(Collected data)
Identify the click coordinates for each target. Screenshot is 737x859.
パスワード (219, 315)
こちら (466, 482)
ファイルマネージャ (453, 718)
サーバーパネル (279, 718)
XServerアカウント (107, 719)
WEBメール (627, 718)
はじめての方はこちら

## Task item
Your answer should consist of every record, printed exactly as given.

## Result below
Identify the click coordinates for each target. Screenshot is 737x859.
パスワード (219, 315)
こちら (466, 482)
ファイルマネージャ (453, 718)
サーバーパネル (279, 718)
XServerアカウント (107, 719)
WEBメール (627, 718)
はじめての方はこちら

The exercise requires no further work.